Scarcity drives up the value of Bitcoin since there are only 21 million coins to be mined. The success of Bitcoin can be ascribed to the conviction in the imminence of a digital revolution. People that buy Bitcoin believe that paper money is out of date and should be phased out. This may be a legitimate assumption, given the pandemic’s exposure to the dangers of actual cash. As a result, Bitcoin is on its way to become the most widely used digital currency in the world.

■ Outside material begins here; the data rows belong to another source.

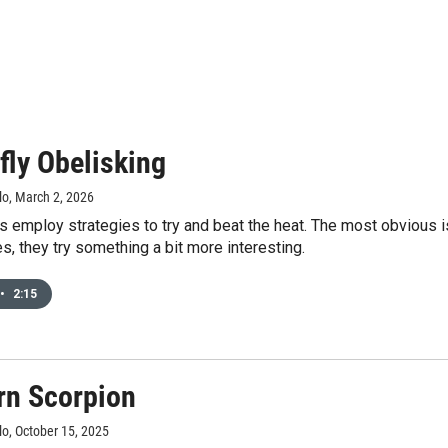
fly Obelisking
lo
, March 2, 2026
s employ strategies to try and beat the heat. The most obvious
es, they try something a bit more interesting.
•
2:15
rn Scorpion
lo
, October 15, 2025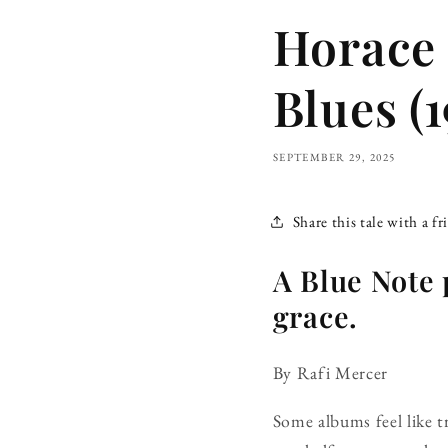
Horace 
Blues (1
SEPTEMBER 29, 2025
Share this tale with a fr
A Blue Note 
grace.
By Rafi Mercer
Some albums feel like t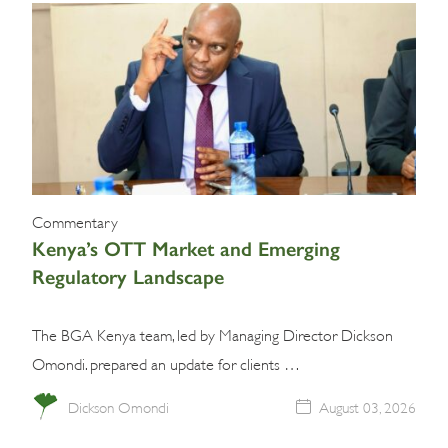
Commentary
Kenya’s OTT Market and Emerging
Regulatory Landscape
The BGA Kenya team, led by Managing Director Dickson
Omondi. prepared an update for clients …
Dickson Omondi
August 03, 2026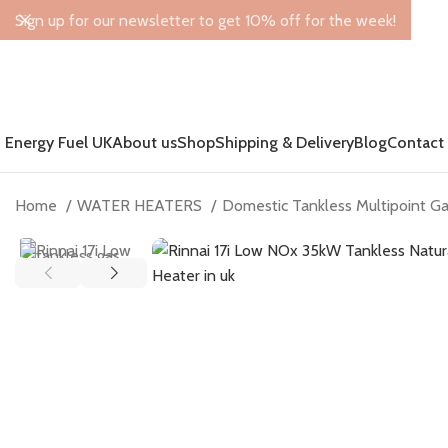
Sign up for our newsletter to get 10% off for the week!
Energy Fuel UK
About us
Shop
Shipping & Delivery
Blog
Contact
Home
WATER HEATERS
Domestic Tankless Multipoint G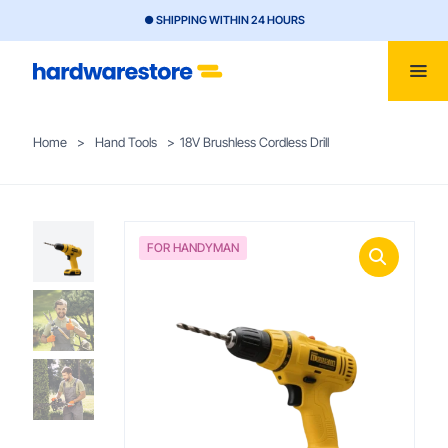
● SHIPPING WITHIN 24 HOURS
Home
>
Hand Tools
>
18V Brushless Cordless Drill
FOR HANDYMAN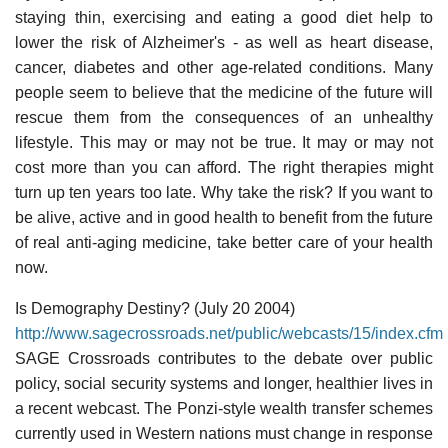
staying thin, exercising and eating a good diet help to
lower the risk of Alzheimer's - as well as heart disease,
cancer, diabetes and other age-related conditions. Many
people seem to believe that the medicine of the future will
rescue them from the consequences of an unhealthy
lifestyle. This may or may not be true. It may or may not
cost more than you can afford. The right therapies might
turn up ten years too late. Why take the risk? If you want to
be alive, active and in good health to benefit from the future
of real anti-aging medicine, take better care of your health
now.
Is Demography Destiny? (July 20 2004)
http://www.sagecrossroads.net/public/webcasts/15/index.cfm
SAGE Crossroads contributes to the debate over public
policy, social security systems and longer, healthier lives in
a recent webcast. The Ponzi-style wealth transfer schemes
currently used in Western nations must change in response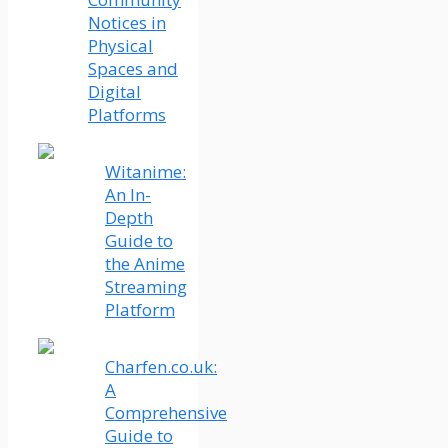
Notices in
Physical
Spaces and
Digital
Platforms
Witanime:
An In-
Depth
Guide to
the Anime
Streaming
Platform
Charfen.co.uk:
A
Comprehensive
Guide to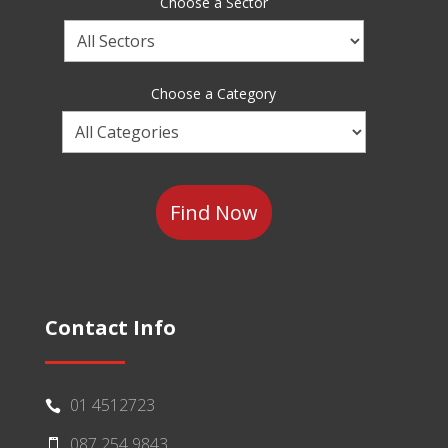
Choose a Sector
Choose
a
Sector
Choose a Category
Choose
a
Category
Contact Info
01 4512723

087 254 9843
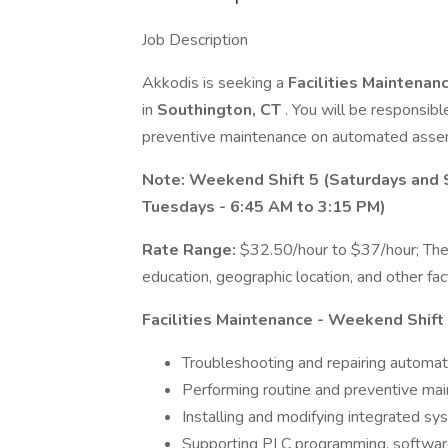
Job Description
Akkodis is seeking a
Facilities Maintenan
in
Southington, CT
. You will be responsibl
preventive maintenance on automated asse
Note: Weekend Shift 5 (Saturdays and 
Tuesdays - 6:45 AM to 3:15 PM)
Rate Range:
$32.50/hour to $37/hour; The
education, geographic location, and other fac
Facilities Maintenance - Weekend Shift 5
Troubleshooting and repairing automat
Performing routine and preventive mai
Installing and modifying integrated s
Supporting PLC programming, software 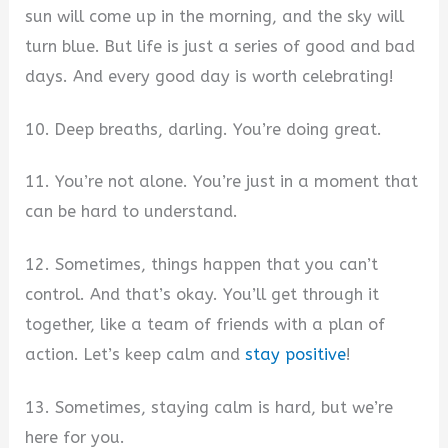
sun will come up in the morning, and the sky will
turn blue. But life is just a series of good and bad
days. And every good day is worth celebrating!
10. Deep breaths, darling. You’re doing great.
11. You’re not alone. You’re just in a moment that
can be hard to understand.
12. Sometimes, things happen that you can’t
control. And that’s okay. You’ll get through it
together, like a team of friends with a plan of
action. Let’s keep calm and
stay positive
!
13. Sometimes, staying calm is hard, but we’re
here for you.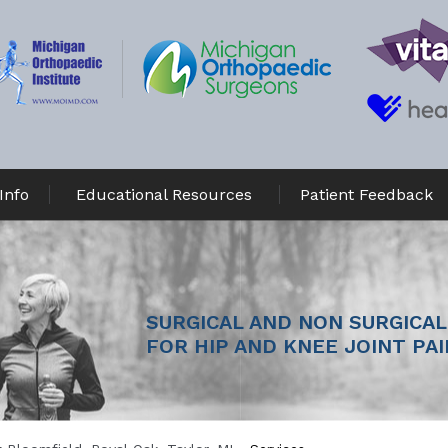
Info
Educational Resources
Patient Feedback
MINIMALLY INVASIVE JOINT 
SURGICAL AND NON SURGICAL
SURGERY
FOR HIP AND KNEE JOINT PAI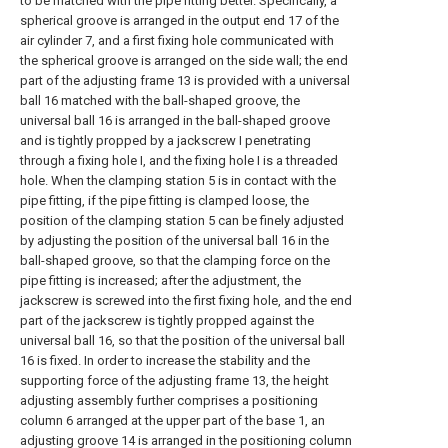
to be matched with the pipe fitting better. Specifically, a
spherical groove is arranged in the output end 17 of the
air cylinder 7, and a first fixing hole communicated with
the spherical groove is arranged on the side wall; the end
part of the adjusting frame 13 is provided with a universal
ball 16 matched with the ball-shaped groove, the
universal ball 16 is arranged in the ball-shaped groove
and is tightly propped by a jackscrew I penetrating
through a fixing hole I, and the fixing hole I is a threaded
hole. When the clamping station 5 is in contact with the
pipe fitting, if the pipe fitting is clamped loose, the
position of the clamping station 5 can be finely adjusted
by adjusting the position of the universal ball 16 in the
ball-shaped groove, so that the clamping force on the
pipe fitting is increased; after the adjustment, the
jackscrew is screwed into the first fixing hole, and the end
part of the jackscrew is tightly propped against the
universal ball 16, so that the position of the universal ball
16 is fixed. In order to increase the stability and the
supporting force of the adjusting frame 13, the height
adjusting assembly further comprises a positioning
column 6 arranged at the upper part of the base 1, an
adjusting groove 14 is arranged in the positioning column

One of the advantages Bitcoin has over other cryptocurrencies is that it was the first one to enter the market. If you’re looking for a simple explanation, Bitcoin is just the first digital asset to capture investors’ attention. Bitcoin serves as a middleman when purchasing a lesser-known token on a crypto investment site. The finest ways to invest in cryptocurrencies may be found on the bitcoin billionaire website, the largest crypto investing platform in the world.

Inherent flaws of Bitcoin

  • In reality, Bitcoin isn’t scarce

According to some, the perceived scarcity of Bitcoin is a key contributor to its high value. There is an inflation of 12.5 Bitcoin each block since transactions are verified. Only 17 million Bitcoin are currently in circulation. Some predict that the yearly inflation rate for Bitcoin tokens would be 3.77 percent until they are halved in May 2020, making them an interesting investment.

There is, however, a problem. In terms of the overall number of tokens that may be issued, there is no limit. The cap is decided by a combination of computer code and community consensus. Unlike gold, silver is a renewable resource. It is impossible to mine any more gold if new alchemy is not discovered. Ether, unlike Bitcoin, does not have the ability to alter its token cap based on community consensus.

  • The usefulness of Bitcoin, like that of the majority of digital tokens, is severely limited

Despite widespread belief that Bitcoin is the currency of the future, it has yet to prove itself useful enough to gain widespread acceptance. To begin with, due to the currency’s erratic value, most businesses are reluctant to accept it. Blockchain transactions may be faster and more secure than traditional financial transactions, but Bitcoin prices may still fluctuate considerably. They have all stopped taking Bitcoin as a form of payment, according to Blockonomics. Some organisations, however, recognized the fluctuating transaction prices as a factor in their decision not to adopt Bitcoin.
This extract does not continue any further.